He also made it clear that there are a lot of options for consultants who are feeling overwhelmed. There are on-call consultants and other consultants who are willing to take on a little extra to help out someone who needs the break from all the stresses. But none of these options can be useful if the consultant doesn't admit that they're feeling stressed out or overworked in the first place. A lot of Richmond students, especially the kind of students who would look into working as writing consultants, don't know how to admit they've taken on too much and they need help.

I guess it's fitting that I'm writing this post this week, because I spent a good portion of this week ill. And I feel like this might be an area that I, like a lot of Richmond students, struggle. My life seems to be a pretty constant cycle of alternating physical and emotional stresses. A stressful work week means less sleep, fewer regular meals, and just an all-around neglect for my physical well-being. And then, once the emotional stresses of a hectic week let up, my body responds with the physical stresses of fatigue and illness.
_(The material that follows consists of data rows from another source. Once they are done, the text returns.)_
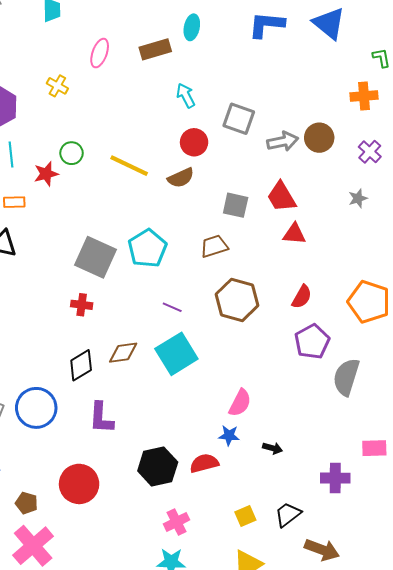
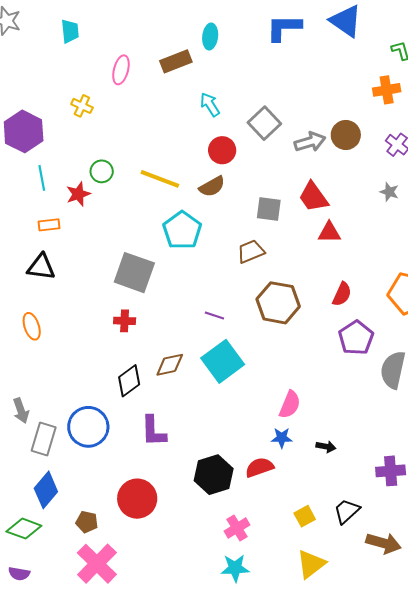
gray square: (239, 119) -> (264, 123), turned 32
gray star: (358, 198) -> (389, 192), turned -30
cyan pentagon: (147, 248) -> (182, 230), moved

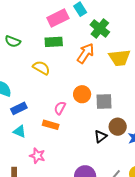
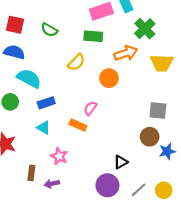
orange arrow: (86, 53) -> (126, 53), turned 30
yellow semicircle: (41, 68) -> (76, 62), turned 96
orange circle: (82, 94) -> (109, 78), moved
gray square: (104, 102) -> (158, 111), moved
black triangle: (101, 136) -> (121, 162), moved

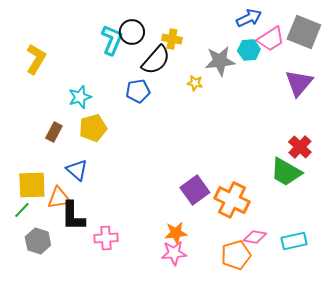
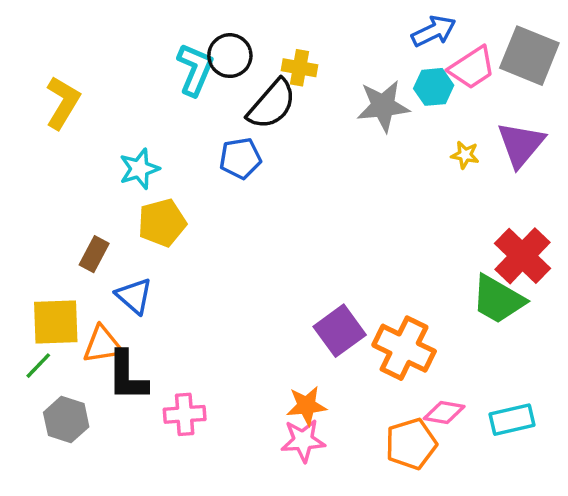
yellow star: (195, 83) -> (465, 155), moved
brown rectangle: (54, 132) -> (94, 254), moved
red cross: (300, 147) -> (522, 256), size x1.4

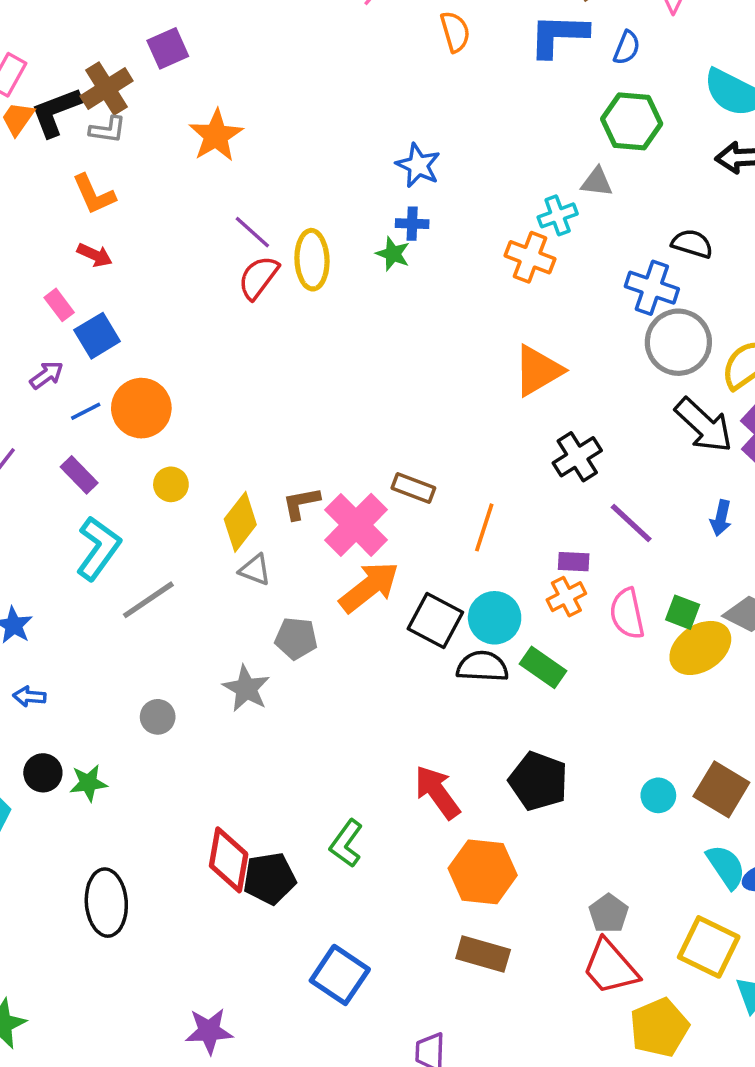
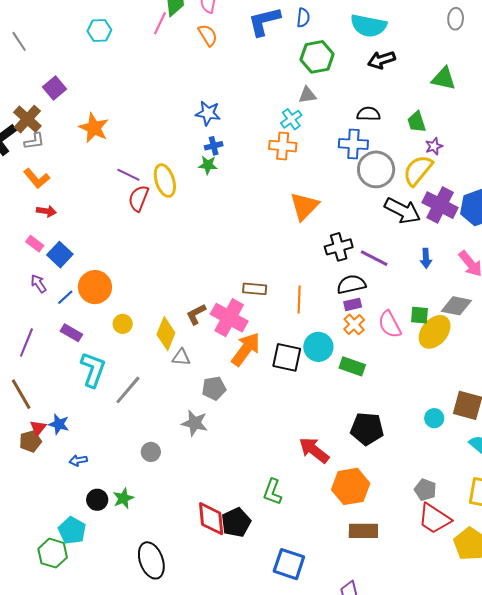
purple arrow: (47, 375) -> (39, 284), turned -72
black cross: (577, 457) -> (339, 247), turned 32
purple line: (631, 523) -> (374, 258), moved
black semicircle: (482, 667) -> (351, 284), moved

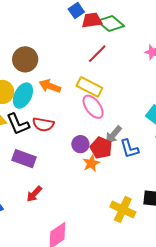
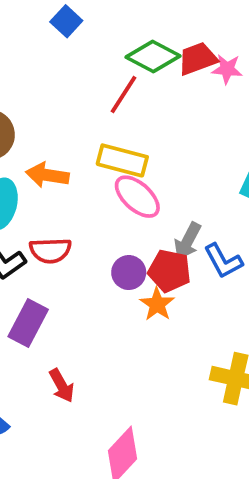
red trapezoid: (92, 20) -> (198, 59), moved
green diamond: (111, 24) -> (153, 57), moved
purple rectangle: (24, 159) -> (28, 323), turned -70
red arrow: (34, 194) -> (62, 386), turned -60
This is a pattern that I'm going to have to work hard to break if I want to be an effective consultant. I think it's important to recognize that it's okay to ask for help and to admit when you're too stressed. Before you enter burnout mode. I cannot possibly be effective at helping other people if I cannot take the time to help myself when I need to take care of myself. Sometimes I might get overwhelmed, but I think if I want to be a decent consultant, I am going to have to learn to admit when things are getting to be too much and when I need help. I just hope I haven't learned that lesson too late already.

04 April 2011

Can I Please Be Someone's Sempai?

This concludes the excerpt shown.